For contrast, vector control in the U.S. (beginning around 1900) was not green. Wetlands were routinely oiled at a rate of 30 gallons per acre and large quantities of toxic chemicals and DDT were also used to kill mosquito larvae. Natural wetlands were diked and drained, ditched, or filled out-right. Malaria was eradicated – but at a great cost to the natural wetland environment. The Mosquito Crusades were essentially a war on wetlands justified by the significant morbidity and mortality of malaria. The destruction of wetlands in the 1900s was tragic - but this need not be repeated.

Rather than destroying wetlands to reduce breeding sites for mosquitoes, VBFG’s enhance waterways and wetlands
and induce female mosquitoes to deposit their eggs in habitats where their progeny have virtually no chance of surviving.

This method of larval source management will not work everywhere; however it will work in many places where existing
dikes and the associated drainage infrastructure are located near tidally-influenced watercourses.
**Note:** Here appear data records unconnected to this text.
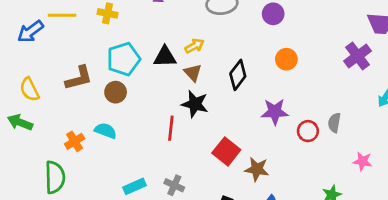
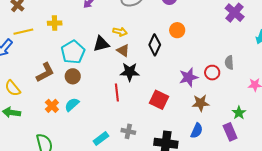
yellow arrow: (194, 46) -> (120, 32), turned 56
orange circle: (286, 59) -> (177, 30), moved
purple star: (275, 112) -> (189, 77), moved
cyan semicircle: (105, 131) -> (72, 105), turned -49
orange cross: (75, 141) -> (52, 106), moved
brown star: (257, 169) -> (201, 103), moved

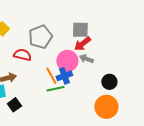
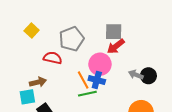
gray arrow: (86, 59) -> (136, 75), moved
blue cross: (64, 76) -> (97, 80), turned 35
black circle: (109, 82) -> (148, 76), moved

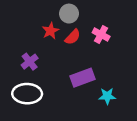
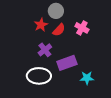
purple cross: (30, 62) -> (45, 50), moved
white ellipse: (27, 94) -> (39, 76), moved

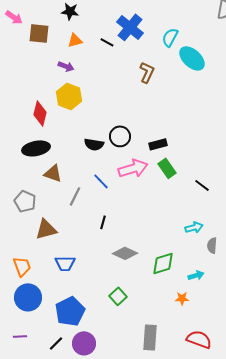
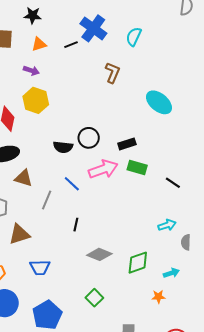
black line: (107, 42) -> (71, 45), turned -48
cyan ellipse: (192, 58) -> (159, 102), moved
green rectangle: (167, 168) -> (137, 168), turned -36

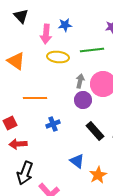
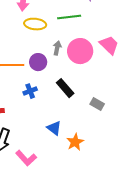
purple circle: (83, 100) -> (38, 62), moved
black rectangle: (95, 131) -> (65, 88), moved

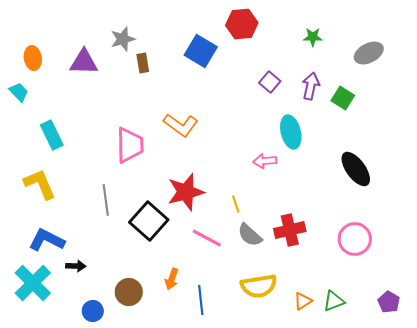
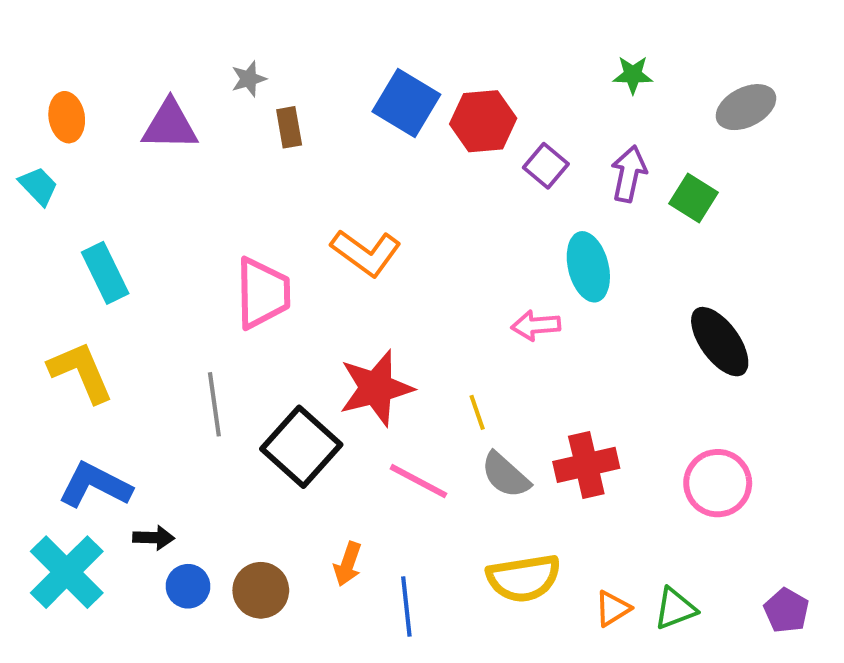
red hexagon: (242, 24) -> (483, 121), moved
gray star: (123, 39) -> (249, 79), size x0.7
blue circle: (93, 311) -> (188, 586), moved

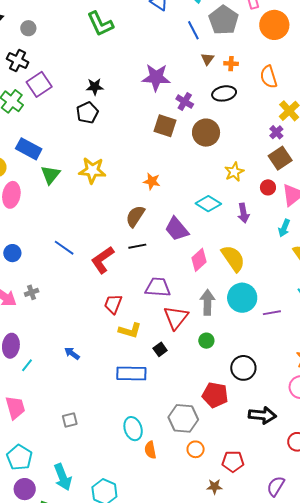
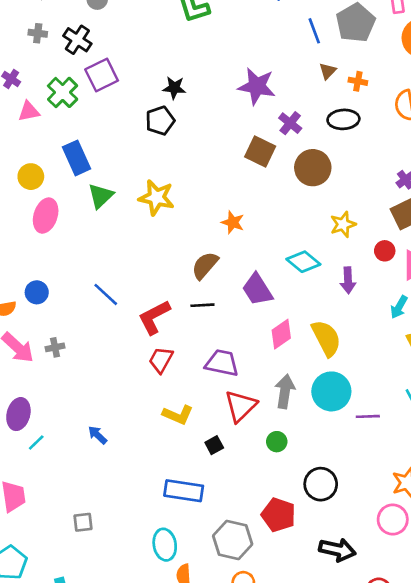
blue rectangle: (29, 149) -> (77, 158), turned 30
red trapezoid: (113, 304) -> (161, 360), moved
blue rectangle: (131, 373) -> (184, 491), moved

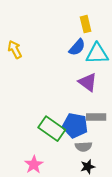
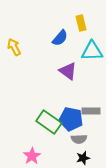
blue semicircle: (77, 47) -> (60, 38), moved
purple triangle: (88, 82) -> (68, 71), moved

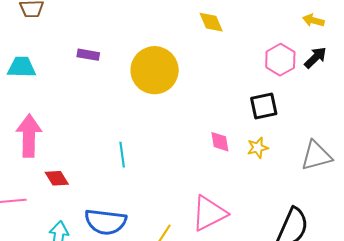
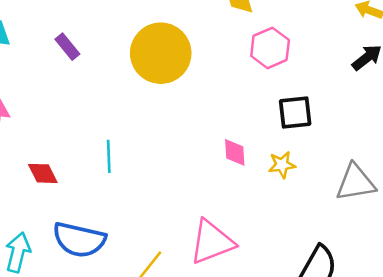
purple rectangle: (88, 55) -> (67, 47), moved, turned 35
pink hexagon: (280, 60) -> (270, 48), moved
red diamond: (57, 178) -> (43, 173), moved

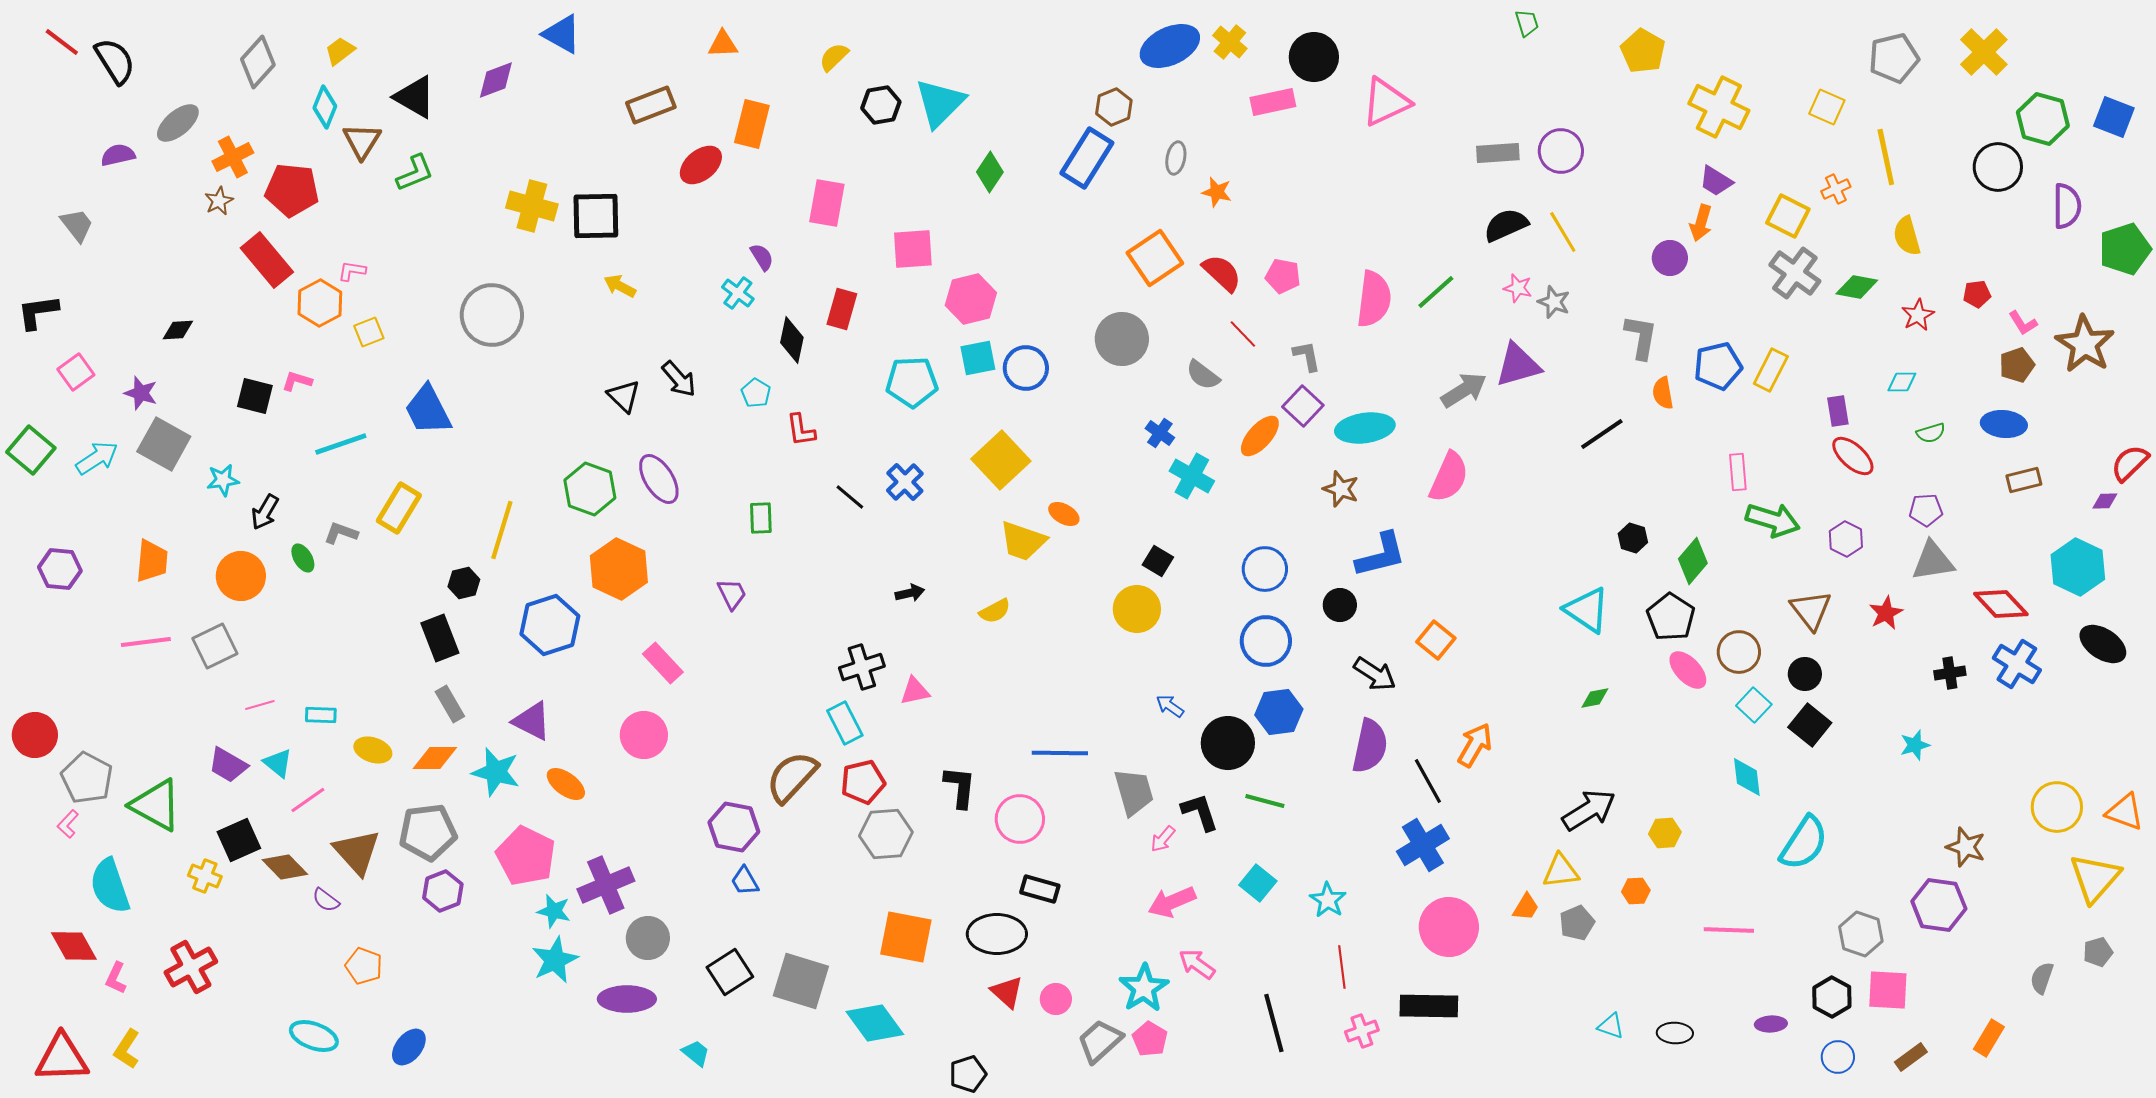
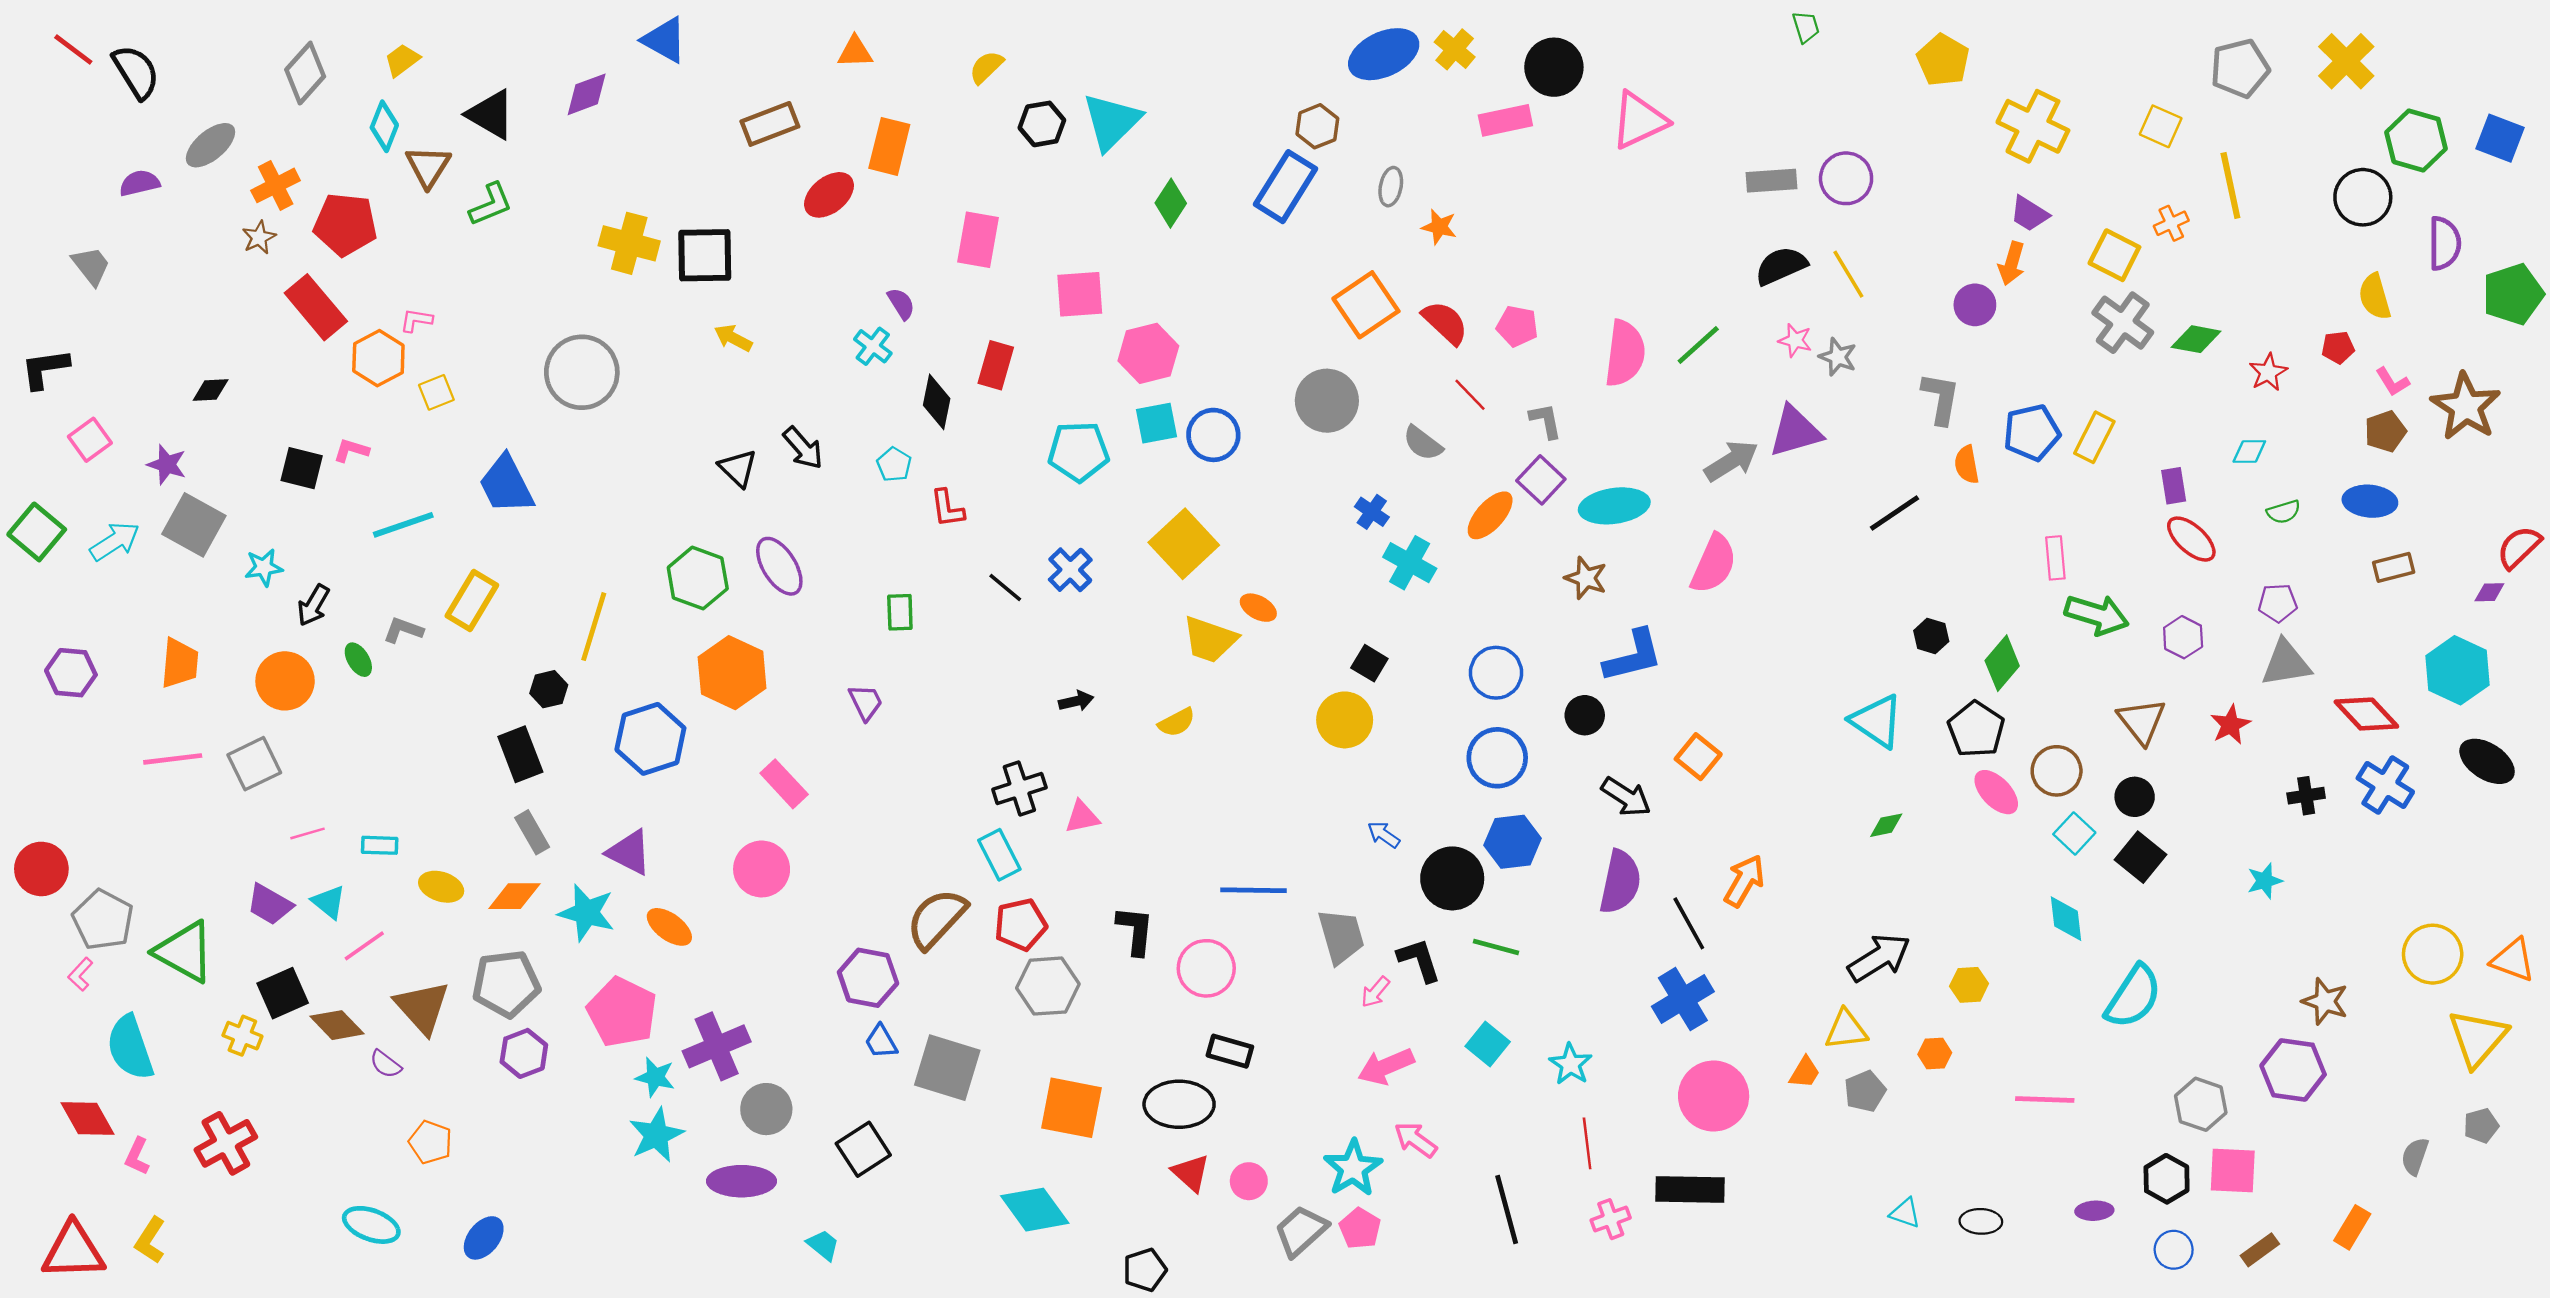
yellow semicircle: (1907, 236) -> (2375, 297), moved
gray square: (801, 981) -> (947, 1068), moved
Economic development will result in new flood control projects, and well-engineered flood control projects will reduce mosquito vectors. With VBFG’s, these flood control projects will preserve and enhance natural wetlands.

This scheme could be implemented as part of an integrated vector management program designed to reduce mosquito
populations to a point below the disease transmission threshold level. Implementation of such a scheme will reduce the breeding of mosquitoes automatically without human intervention (for decades), and with virtually no operational cost.

In many locations, the use of insecticides either as adulticides or larvicides will be significantly reduced. In addition, the natural wetlands will be preserved and the water quality improved for the benefit of flora and fauna.